What are the differences between big and small companies in their approach and implementation of CSR?
It is difficult to generalise what the difference between a big or small company is in terms of their approach to CSR. A company’s approach is very individual and should be aligned with its overall business strategy and operations. Hence, the CSR approach differs from company to company, notwithstanding their size.
Generally speaking, one could however say that big companies tend to be more conscious of their CSR performance and have dedicated functions. Smaller companies, on the other hand, are often very good CSR performers, due to their linkages to local communities, but tend to be less aware and less strategic about it because of limited resources.

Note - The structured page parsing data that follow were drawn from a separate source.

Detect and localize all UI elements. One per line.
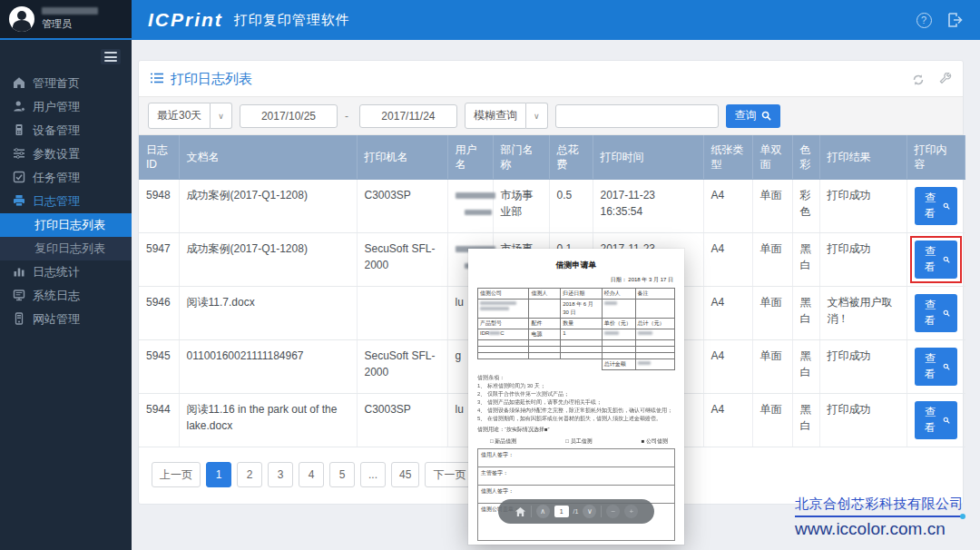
col-duplex: 单双面 bbox=[752, 135, 792, 180]
col-doc-name: 文档名 bbox=[179, 135, 357, 180]
sidebar-collapse-icon[interactable] bbox=[101, 49, 121, 64]
page-button-2[interactable]: 2 bbox=[237, 462, 262, 487]
sidebar-item-logs[interactable]: 日志管理 bbox=[0, 190, 132, 213]
chevron-down-icon[interactable]: ∨ bbox=[211, 103, 232, 129]
print-content-preview-popup: 借测申请单 日期： 2018 年 3 月 17 日 借测公司 借测人 归还日期 … bbox=[468, 249, 684, 545]
query-button[interactable]: 查询 bbox=[726, 104, 780, 128]
page-ellipsis[interactable]: ... bbox=[360, 462, 386, 487]
search-icon bbox=[943, 255, 950, 264]
page-up-icon[interactable]: ∧ bbox=[536, 505, 550, 518]
user-redacted bbox=[456, 192, 495, 199]
document-checkboxes: □ 新品借测 □ 员工借测 ■ 公司借测 bbox=[477, 434, 675, 448]
date-separator: - bbox=[345, 110, 348, 123]
signature-supervisor: 主管签字： bbox=[477, 467, 675, 485]
view-button-highlighted[interactable]: 查看 bbox=[915, 241, 957, 279]
sidebar-item-system-log[interactable]: 系统日志 bbox=[0, 284, 132, 308]
user-icon bbox=[13, 100, 25, 115]
col-color: 色彩 bbox=[792, 135, 819, 180]
sidebar-item-log-stats[interactable]: 日志统计 bbox=[0, 260, 132, 284]
query-mode-select[interactable]: 模糊查询 ∨ bbox=[465, 103, 548, 129]
document-page: 借测申请单 日期： 2018 年 3 月 17 日 借测公司 借测人 归还日期 … bbox=[477, 257, 675, 536]
col-time: 打印时间 bbox=[593, 135, 703, 180]
page-button-1[interactable]: 1 bbox=[206, 462, 231, 487]
page-button-45[interactable]: 45 bbox=[391, 462, 419, 487]
col-cost: 总花费 bbox=[549, 135, 593, 180]
page-button-3[interactable]: 3 bbox=[268, 462, 293, 487]
user-name-redacted bbox=[42, 7, 98, 15]
sidebar-item-website[interactable]: 网站管理 bbox=[0, 308, 132, 331]
document-title: 借测申请单 bbox=[477, 257, 675, 271]
table-header-row: 日志ID 文档名 打印机名 用户名 部门名称 总花费 打印时间 纸张类型 单双面… bbox=[139, 135, 965, 180]
document-form-table: 借测公司 借测人 归还日期 经办人 备注 2018 年 6 月 30 日 产品型… bbox=[477, 288, 675, 370]
sidebar-item-print-log-list[interactable]: 打印日志列表 bbox=[0, 213, 132, 237]
logout-icon[interactable] bbox=[946, 11, 964, 29]
checkbox-employee: □ 员工借测 bbox=[565, 437, 592, 446]
col-user: 用户名 bbox=[447, 135, 493, 180]
next-page-button[interactable]: 下一页 bbox=[425, 462, 474, 487]
refresh-icon[interactable] bbox=[911, 73, 926, 87]
view-button[interactable]: 查看 bbox=[915, 294, 957, 332]
top-bar: 管理员 ICPrint 打印复印管理软件 ? bbox=[0, 0, 980, 40]
view-button[interactable]: 查看 bbox=[915, 187, 957, 225]
wrench-icon[interactable] bbox=[938, 73, 952, 86]
sidebar-item-devices[interactable]: 设备管理 bbox=[0, 119, 132, 142]
page-button-5[interactable]: 5 bbox=[329, 462, 355, 487]
home-icon[interactable] bbox=[514, 506, 526, 517]
col-result: 打印结果 bbox=[819, 135, 906, 180]
page-button-4[interactable]: 4 bbox=[299, 462, 324, 487]
search-input[interactable] bbox=[555, 104, 719, 128]
page-title: 打印日志列表 bbox=[171, 71, 252, 88]
stats-icon bbox=[13, 265, 25, 280]
avatar bbox=[9, 6, 34, 32]
page-down-icon[interactable]: ∨ bbox=[583, 505, 596, 518]
document-terms: 借测条项： 1、 标准借测时间为 30 天； 2、 仅限于合作伙伴第一次测试产品… bbox=[477, 374, 675, 423]
filter-bar: 最近30天 ∨ - 模糊查询 ∨ 查询 bbox=[139, 96, 963, 135]
company-url: www.iccolor.com.cn bbox=[795, 519, 964, 539]
zoom-in-icon[interactable]: + bbox=[624, 505, 638, 518]
app-title: 打印复印管理软件 bbox=[234, 12, 350, 29]
table-row: 5948 成功案例(2017-Q1-1208) C3003SP 市场事业部 0.… bbox=[139, 180, 965, 233]
user-block[interactable]: 管理员 bbox=[0, 0, 132, 40]
view-button[interactable]: 查看 bbox=[915, 401, 957, 439]
col-content: 打印内容 bbox=[906, 135, 965, 180]
system-log-icon bbox=[13, 289, 25, 304]
col-paper: 纸张类型 bbox=[703, 135, 752, 180]
col-dept: 部门名称 bbox=[493, 135, 549, 180]
page-number-box[interactable]: 1 bbox=[554, 506, 569, 517]
sidebar-item-users[interactable]: 用户管理 bbox=[0, 95, 132, 119]
view-button[interactable]: 查看 bbox=[915, 348, 957, 386]
sidebar-item-tasks[interactable]: 任务管理 bbox=[0, 166, 132, 190]
device-icon bbox=[13, 123, 25, 139]
preview-toolbar: ∧ 1 /1 ∨ − + bbox=[498, 499, 654, 524]
zoom-out-icon[interactable]: − bbox=[606, 505, 620, 518]
col-log-id: 日志ID bbox=[139, 135, 179, 180]
search-icon bbox=[761, 111, 771, 121]
task-icon bbox=[13, 171, 25, 186]
date-from-input[interactable] bbox=[240, 104, 338, 128]
help-icon[interactable]: ? bbox=[915, 11, 933, 29]
chevron-down-icon[interactable]: ∨ bbox=[526, 103, 548, 129]
settings-list-icon bbox=[13, 147, 25, 162]
search-icon bbox=[943, 416, 950, 425]
search-icon bbox=[943, 201, 950, 211]
app-header: ICPrint 打印复印管理软件 ? bbox=[132, 0, 980, 40]
user-role-label: 管理员 bbox=[42, 17, 98, 31]
search-icon bbox=[943, 309, 950, 318]
date-range-select[interactable]: 最近30天 ∨ bbox=[148, 103, 232, 129]
brand-underline bbox=[795, 516, 964, 517]
branding: 北京合创芯彩科技有限公司 www.iccolor.com.cn bbox=[795, 496, 964, 539]
checkbox-company: ■ 公司借测 bbox=[642, 437, 668, 446]
date-to-input[interactable] bbox=[359, 104, 457, 128]
company-name: 北京合创芯彩科技有限公司 bbox=[795, 496, 964, 513]
app-logo: ICPrint bbox=[148, 9, 223, 31]
document-usage-line: 借测用途：“按实际情况选择■” bbox=[477, 426, 675, 434]
sidebar-item-params[interactable]: 参数设置 bbox=[0, 142, 132, 166]
col-printer: 打印机名 bbox=[357, 135, 447, 180]
search-icon bbox=[943, 362, 950, 371]
sidebar-item-home[interactable]: 管理首页 bbox=[0, 72, 132, 95]
sidebar-item-copy-log-list[interactable]: 复印日志列表 bbox=[0, 237, 132, 260]
signature-borrower: 借用人签字： bbox=[477, 448, 675, 467]
website-icon bbox=[13, 312, 25, 328]
sidebar: 管理首页 用户管理 设备管理 参数设置 任务管理 日志管理 打印日志列表 复印日… bbox=[0, 40, 132, 550]
prev-page-button[interactable]: 上一页 bbox=[152, 462, 201, 487]
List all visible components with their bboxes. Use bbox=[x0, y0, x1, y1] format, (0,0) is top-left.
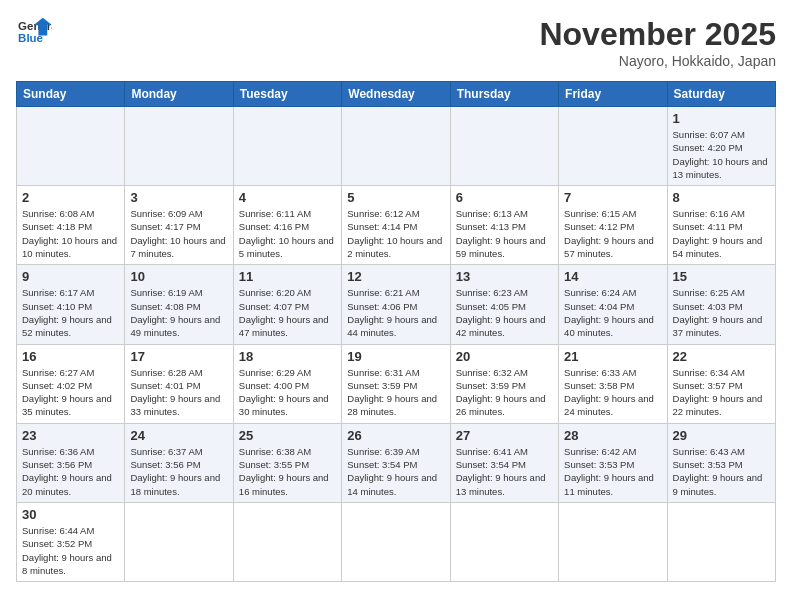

It is also difficult to pinpoint what kind of company would have the biggest impacts on society. What would be more important is that companies work together across their value chains, as many challenges require concerted action, in particular with regard to responsible supply chain management. This is why the Commission supports the launch of three CSR multi-stakeholder platforms in the Fruit Juice, Machine tools and Social Housing sectors, which we hope will serve as model projects for other sectors.
Do you have specific data on the implementation of CSR among European enterprises?
In March 2013, the Commission published a first monitoring report regarding the commitments of a sample of 200 large, randomly selected European enterprises to internationally recognised guidelines and principles. The study showed that 68% of the sample companies made reference to “corporate social responsibility” or an equivalent term, and that 40% referred at least to one internationally recognised CSR instrument (UN Global Compact, UN Guiding Principles on Business and Human Rights, ILO Tripartite Declaration, the ISO 26000 guidance or the OECD Guidelines for Multinational Enterprises).
Since CSR requires additional costs, it might be regarded as a burden, especially on SMEs. How can SMEs stay competitive when implementing good practices?
Nowadays, CSR should be part of a company’s business strategy and inherent to risk, reputation, supply chain, customer relationships and human resources management. CSR is about everyday work in today and tomorrow’s world: society, stakeholders, consumers and partners require more transparency, also from SMEs.
If CSR is integrated into a business strategy, this can enhance the strategic positioning of a company – and this does not have to mean an added burden. While there might be an upfront investment, if managed well, CSR has the potential to enhance a company’s innovation capacity, save money and contribute to a sound risk management.
Can economic growth and CSR co-exist and could it even be used as an instrument to stimulate the European economy in the long run?
The 2009 Commission’s Competitiveness Report confirmed that economic growth and CSR are not exclusive, but rather mutually reinforcing. In particular, the Commission has seen two trends in the past years. Firstly, CSR enhances the competitiveness of a company: self-imposed business strategies integrating social, environmental, ethical and human rights concerns lead to efficiencies that help to produce more competitive products and services. European enterprises have much to gain and little to fear from integrating CSR into their business strategies.
Furthermore, CSR makes a company more sustainable. Indeed, a socially responsible company is usually more sustainable: it is better prepared for potential risks, such as environmental damages or social issues, and this makes it more interesting for long-term investors. The market for sustainable and responsible investment is steadily increasing and access to these funds will allow companies to make more efficient long-term decisions.